Development costs, regulations drive up Vancouver home prices ‘with some of the worst performers in the world’
Fees pushing up home prices: Report
Cheryl Chan
The Province
Government regulations and development charges have driven up house prices in Metro Vancouver to the tune of $644,000 per new house, according to a new report from the C.D. Howe Institute.
The report shows that in Vancouver, after factoring in a profit for the developer, close to half of the price of a new detached home is due to government fees and regulations.
The report, released Tuesday, found the cost of barriers to housing supply in Canadian municipalities — such as zoning regulations, development charges and limits on housing development — are highest in B.C., with the Vancouver census metropolitan area leading the pack, followed by Abbotsford and Victoria.
“Vancouver is, by far, the most restrictive region in Canada,” said Benjamin Dachis, associate director of research at C.D. Howe, who co-authored the report with Vincent Thivierge. “It’s so restrictive it’s on par with some of the worst performers in the world like in New York and some cities in the U.K. and Australia.”
The study looked at the cost of barriers to building a new home between 2007 and 2016.
In Vancouver, the restriction cost, or the gap between the cost to build the house and the cost to buy it, was $322 per square foot. For an average detached house worth $1.3 million, the cost works out to $644,000, or about half the end price for home buyers.
Abbotsford’s restriction cost also made up about half of the average house price, while Victoria’s extra costs were 37 per cent.
Homebuyers in Canada’s eight most restrictive cities paid an extra $229,000 per new house, said the study.
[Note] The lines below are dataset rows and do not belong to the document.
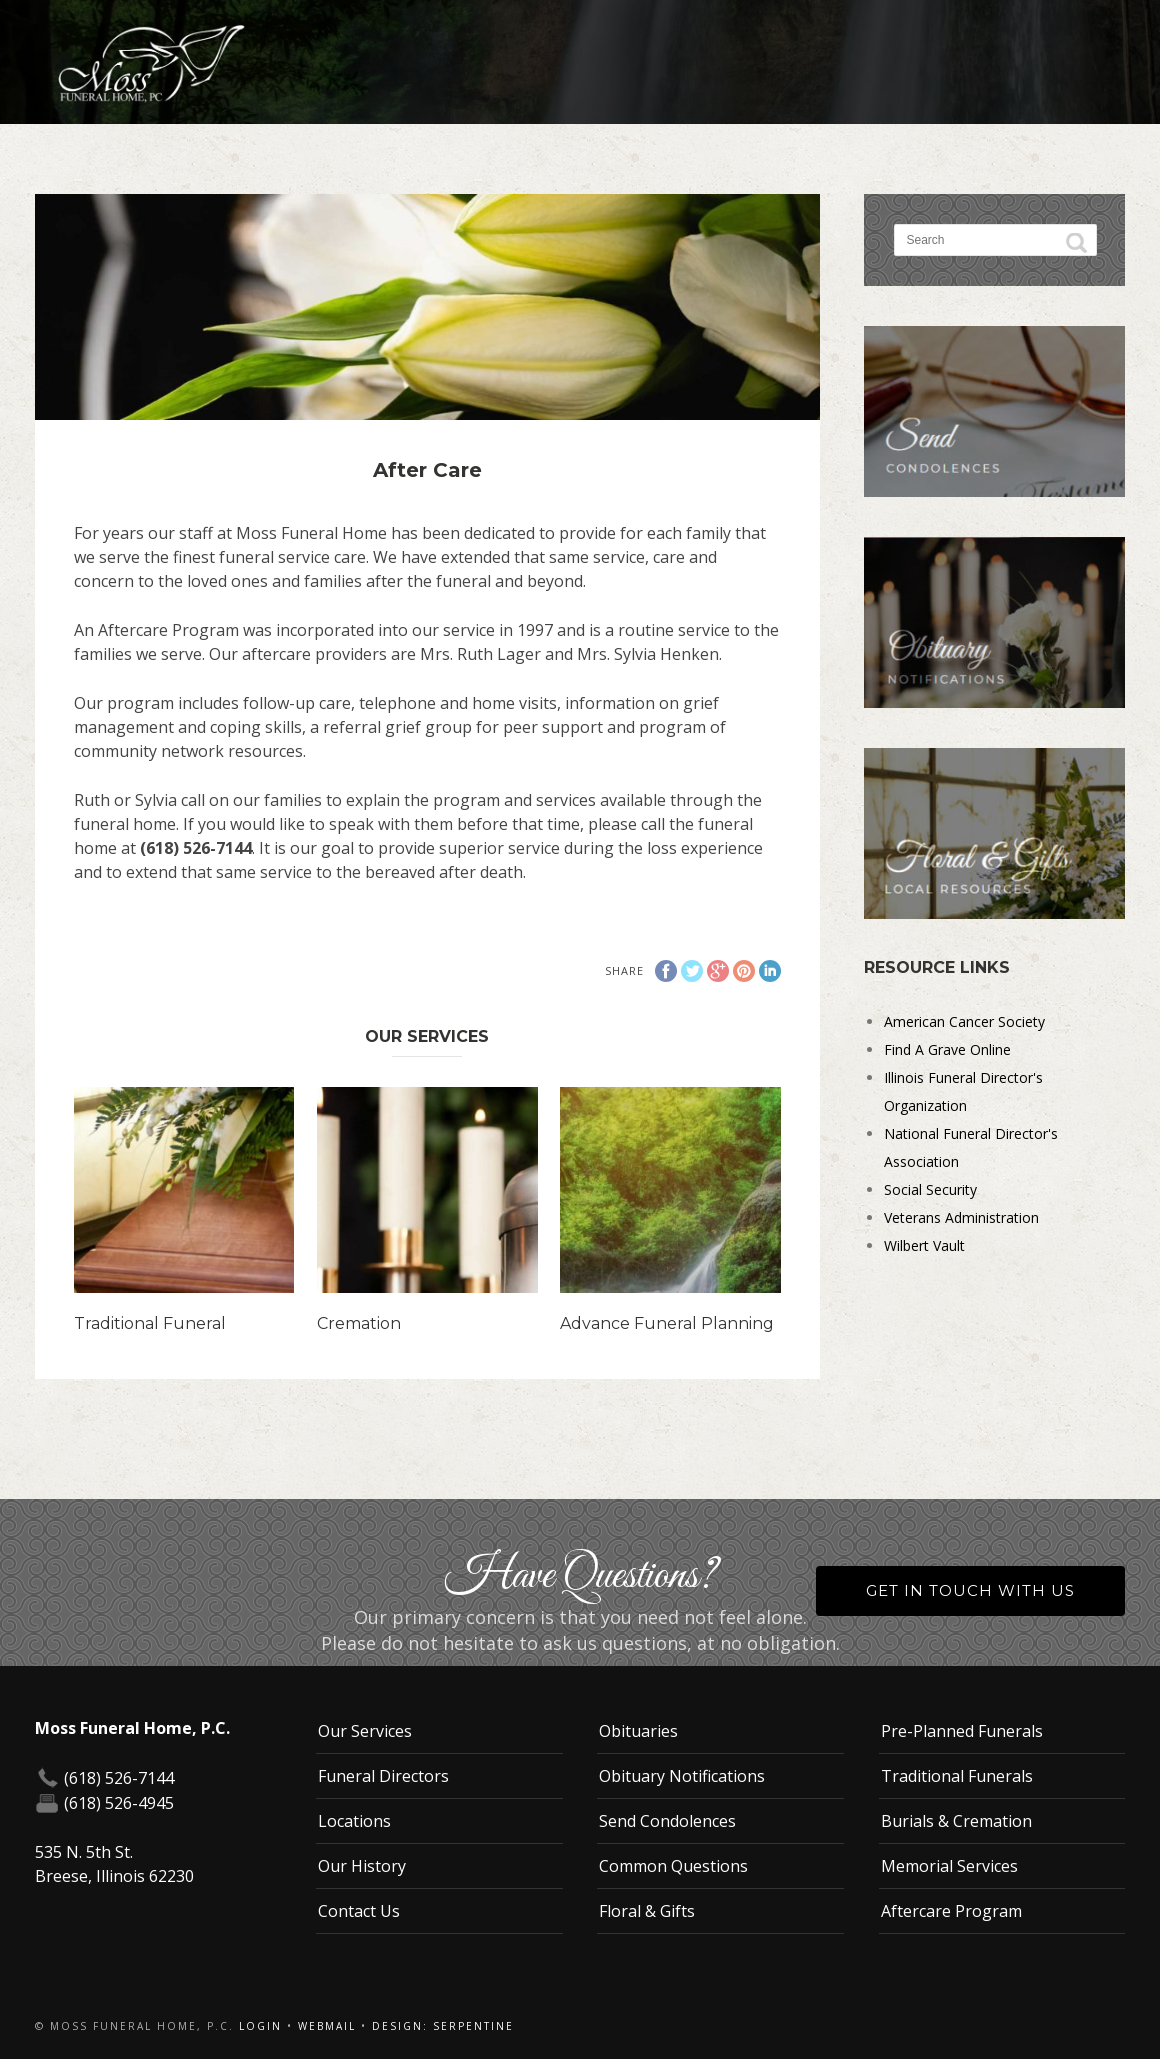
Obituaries (638, 1731)
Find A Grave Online (947, 1049)
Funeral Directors (383, 1776)
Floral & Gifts (647, 1911)
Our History (362, 1866)
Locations (354, 1821)
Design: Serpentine (443, 2026)
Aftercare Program (951, 1911)
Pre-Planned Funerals (962, 1731)
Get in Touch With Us (970, 1590)
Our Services (365, 1731)
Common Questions (673, 1866)
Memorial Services (949, 1866)
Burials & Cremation (956, 1821)
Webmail (327, 2026)
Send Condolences (667, 1821)
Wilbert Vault (924, 1245)
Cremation (359, 1323)
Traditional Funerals (957, 1776)
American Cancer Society (964, 1021)
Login (260, 2026)
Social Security (930, 1189)
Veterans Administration (961, 1217)
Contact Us (359, 1911)
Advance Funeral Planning (667, 1323)
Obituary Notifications (682, 1776)
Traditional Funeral (150, 1323)
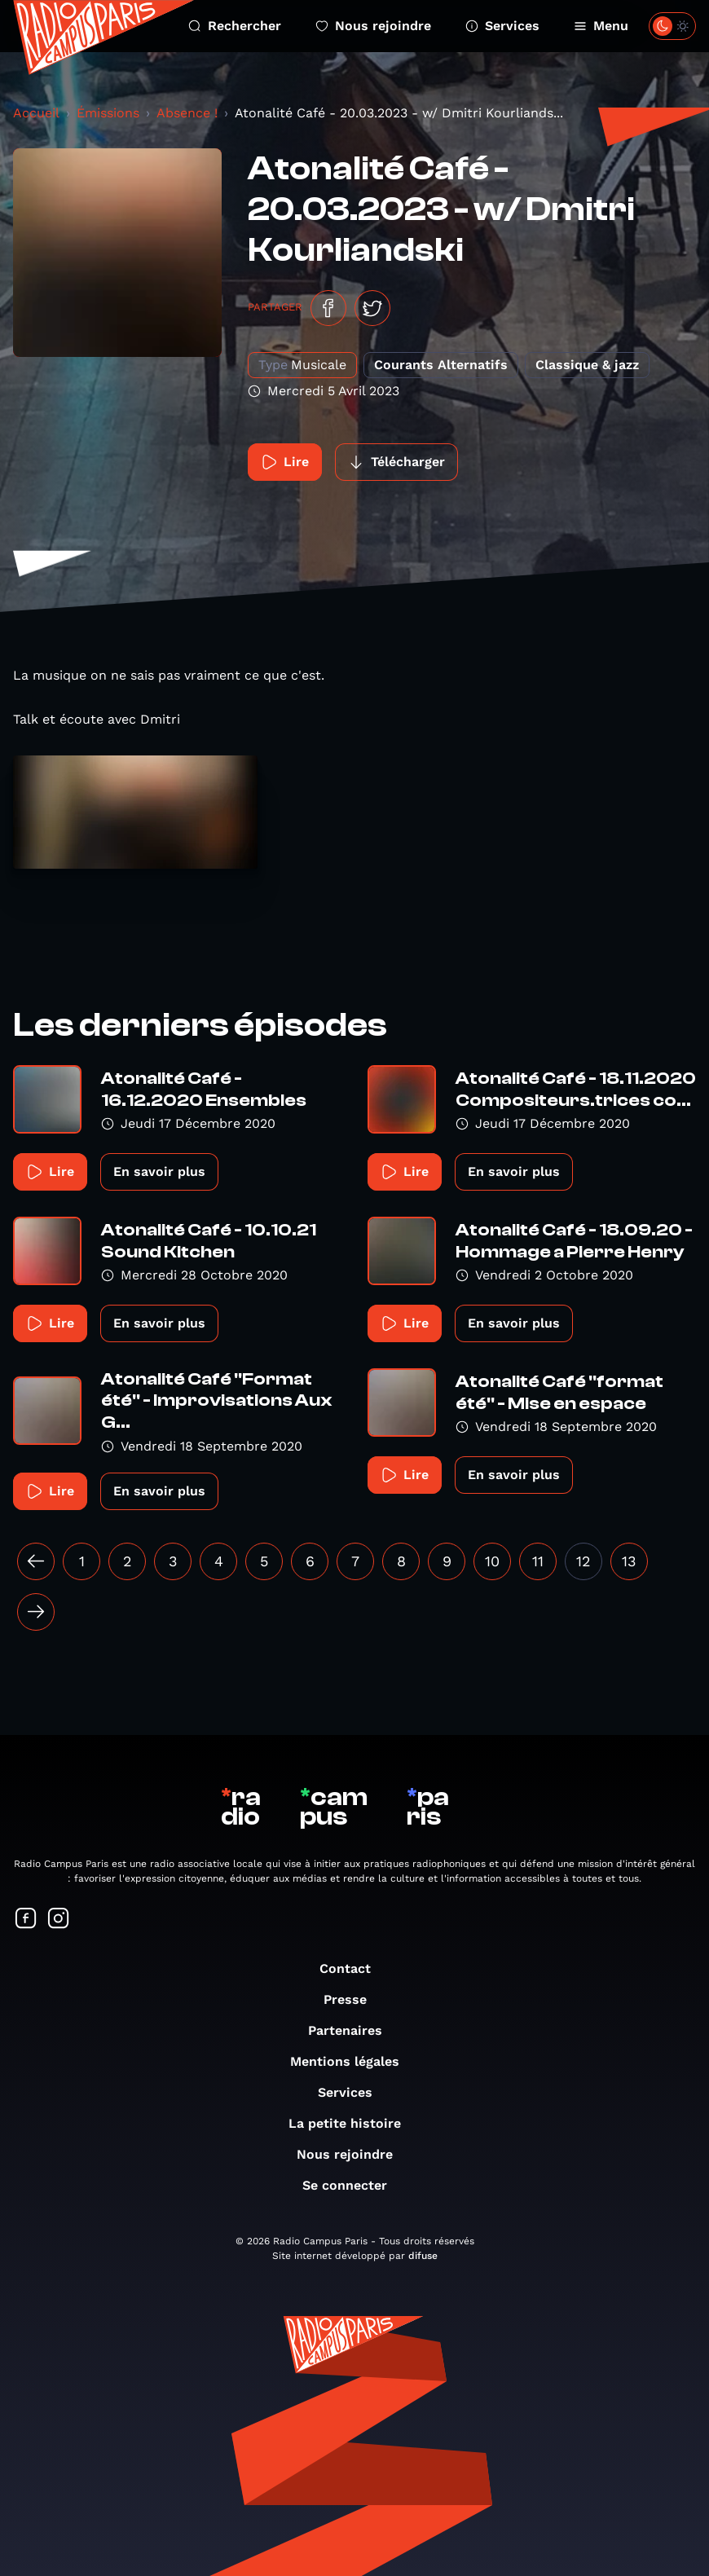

“When you see a great big gap between what it costs to build and what people end up paying, that’s a pretty clear sign of housing market dysfunction,” Dachis said.
Construction costs included labour and materials as well as a 17 per cent markup to account for developers’ profit margin. It does not include the cost of land.
The report makes a number of recommendations, including easing restrictions on developing agricultural land and reducing development charges.
Bob De Wit, CEO of the Greater Vancouver Home Builders’ Association, said the biggest driver of increased prices in the Vancouver area has been land, but excessive regulations and extra development fees don’t help.
“No one in our industry would say we need a zero-regulation environment,” he said. “But we would say there are a lot of regulatory burdens in the industry that make it much more expensive to build homes and the C.D. Howe report shows that.”
Community amenity contributions, which developers pay in exchange for rezoning rights towards services such as parks, libraries and child care facilities, have added to the per unit cost of multi-family dwellings across the region, while development cost charges, which apply to single-family homes, have been on the rise in almost every city in Metro Vancouver, said De Wit.
He recommended city hall work on speeding up permit application processing times, which range from about three months in the Township of Langley to 12 to 18 months in Vancouver for single-family homes.
“If it’s more efficient, we can get supply online quicker and that would make housing costs better,” he said.
University of B.C. economics professor Tom Davidoff said municipalities have been making progress on the supply side, but need to go further and loosen up zoning in single-family areas.
He believes CACs have a place in the process, however, and are “overrated” as a problem.